== Saved data entries ==

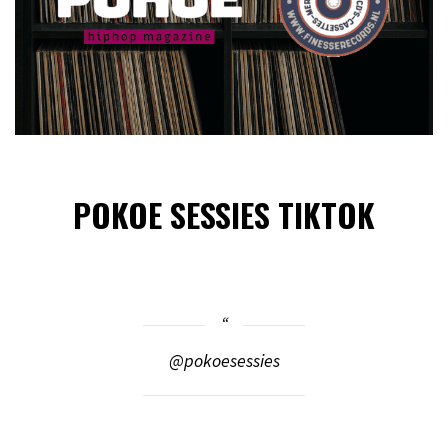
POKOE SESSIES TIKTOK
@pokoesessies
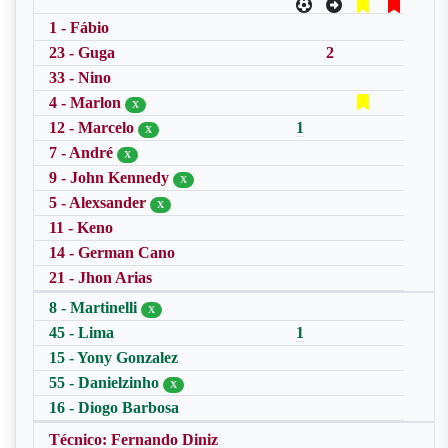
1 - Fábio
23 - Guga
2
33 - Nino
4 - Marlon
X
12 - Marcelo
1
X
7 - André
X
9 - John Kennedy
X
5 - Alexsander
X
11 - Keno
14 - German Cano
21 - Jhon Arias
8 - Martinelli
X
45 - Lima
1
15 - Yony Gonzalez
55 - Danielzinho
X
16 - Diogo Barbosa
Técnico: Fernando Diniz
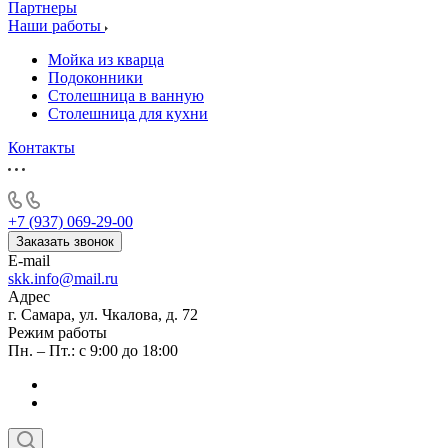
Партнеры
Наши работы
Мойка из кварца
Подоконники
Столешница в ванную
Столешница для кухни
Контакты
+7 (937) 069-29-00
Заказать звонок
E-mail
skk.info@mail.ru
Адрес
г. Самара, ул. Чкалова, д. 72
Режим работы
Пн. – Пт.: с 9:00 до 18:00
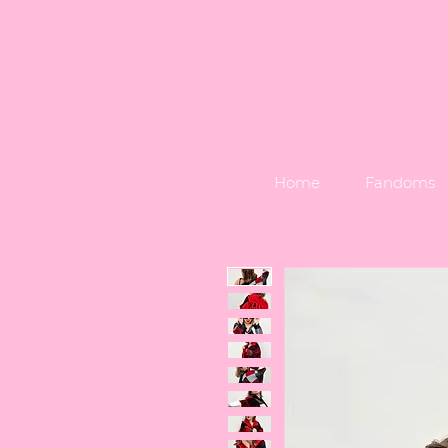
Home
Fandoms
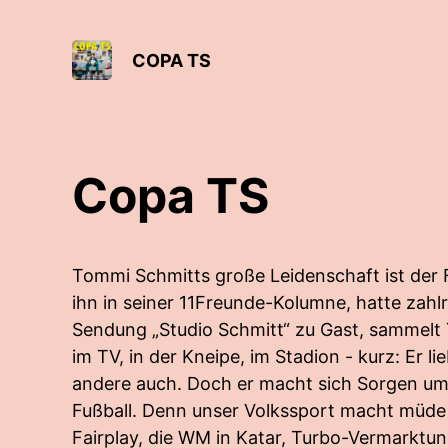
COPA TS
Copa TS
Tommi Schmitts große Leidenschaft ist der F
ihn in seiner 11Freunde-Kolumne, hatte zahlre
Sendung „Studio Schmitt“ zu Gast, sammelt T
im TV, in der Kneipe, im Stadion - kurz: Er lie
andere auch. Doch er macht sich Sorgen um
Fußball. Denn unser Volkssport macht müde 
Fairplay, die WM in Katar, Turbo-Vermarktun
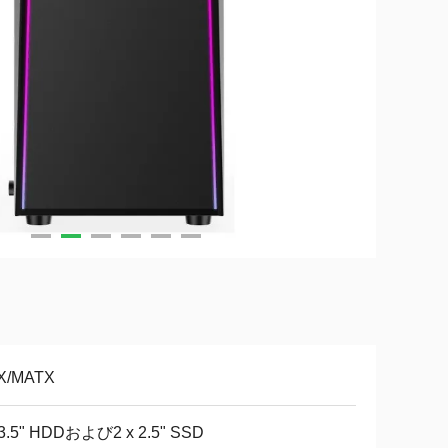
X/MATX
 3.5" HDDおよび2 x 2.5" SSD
...
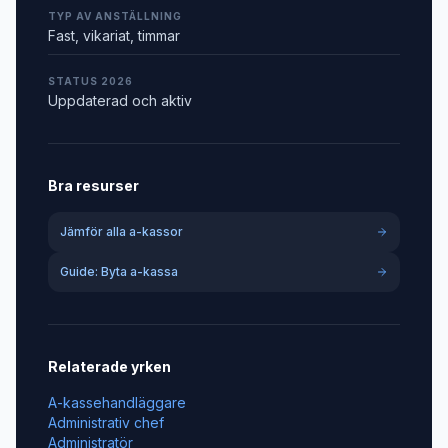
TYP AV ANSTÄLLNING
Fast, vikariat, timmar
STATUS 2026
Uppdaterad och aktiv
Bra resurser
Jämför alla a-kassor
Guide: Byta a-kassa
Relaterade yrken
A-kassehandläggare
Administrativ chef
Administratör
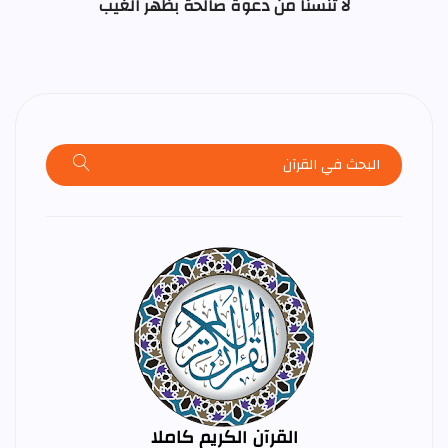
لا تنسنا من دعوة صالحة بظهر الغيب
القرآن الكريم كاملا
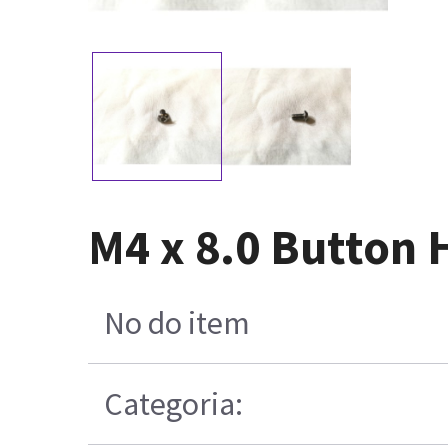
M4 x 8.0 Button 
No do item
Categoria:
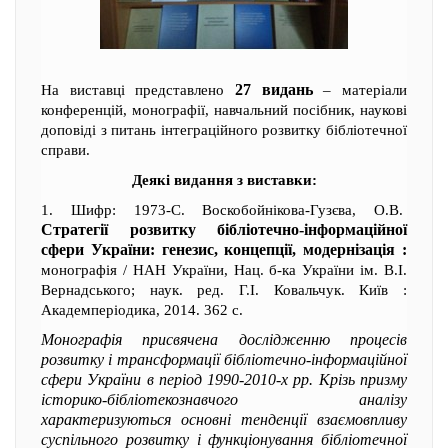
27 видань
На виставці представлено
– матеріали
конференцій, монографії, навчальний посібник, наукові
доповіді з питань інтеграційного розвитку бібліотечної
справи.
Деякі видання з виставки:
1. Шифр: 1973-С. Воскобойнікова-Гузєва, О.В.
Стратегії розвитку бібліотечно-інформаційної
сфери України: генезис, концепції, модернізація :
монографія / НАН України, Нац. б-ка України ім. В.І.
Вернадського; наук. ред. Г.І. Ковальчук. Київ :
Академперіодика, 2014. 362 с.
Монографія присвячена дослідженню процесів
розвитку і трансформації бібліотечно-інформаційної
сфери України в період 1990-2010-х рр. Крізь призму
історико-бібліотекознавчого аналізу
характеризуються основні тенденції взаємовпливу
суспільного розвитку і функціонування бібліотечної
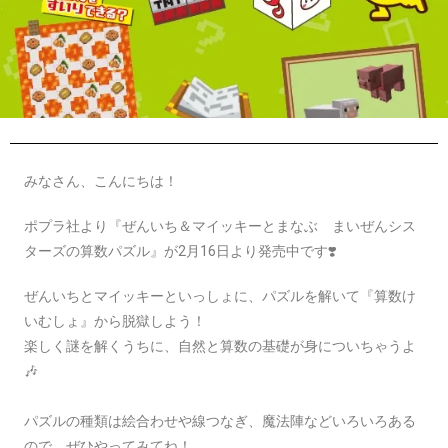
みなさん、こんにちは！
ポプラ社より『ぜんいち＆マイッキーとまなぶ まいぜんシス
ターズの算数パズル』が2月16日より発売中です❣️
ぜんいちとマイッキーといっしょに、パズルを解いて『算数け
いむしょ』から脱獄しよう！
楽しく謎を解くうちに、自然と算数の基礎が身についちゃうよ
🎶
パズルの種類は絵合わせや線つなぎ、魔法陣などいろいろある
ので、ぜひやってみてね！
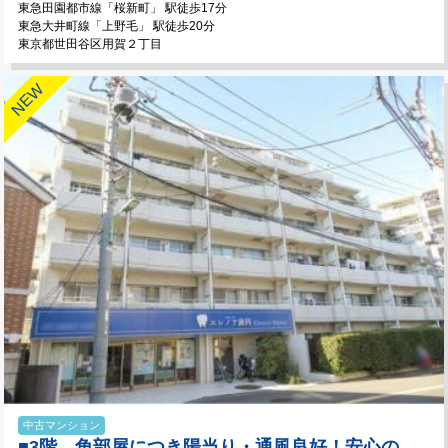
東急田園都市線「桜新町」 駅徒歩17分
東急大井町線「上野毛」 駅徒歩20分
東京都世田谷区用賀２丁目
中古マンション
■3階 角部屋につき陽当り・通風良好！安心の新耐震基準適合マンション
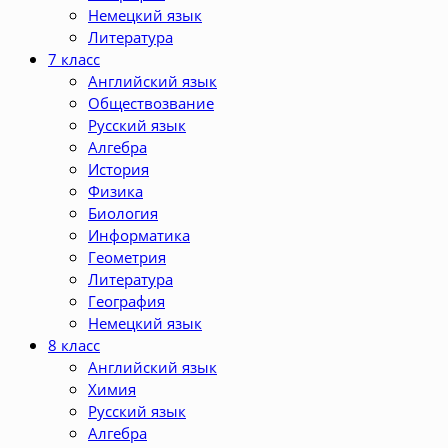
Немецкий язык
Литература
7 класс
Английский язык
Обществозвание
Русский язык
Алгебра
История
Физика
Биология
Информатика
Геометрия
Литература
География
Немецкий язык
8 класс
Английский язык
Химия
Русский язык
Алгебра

== Description of the task ==
Within the entries above, report how many lines contain the word "Столешница"; the figure is all that is wanted.

== Expected answer ==
2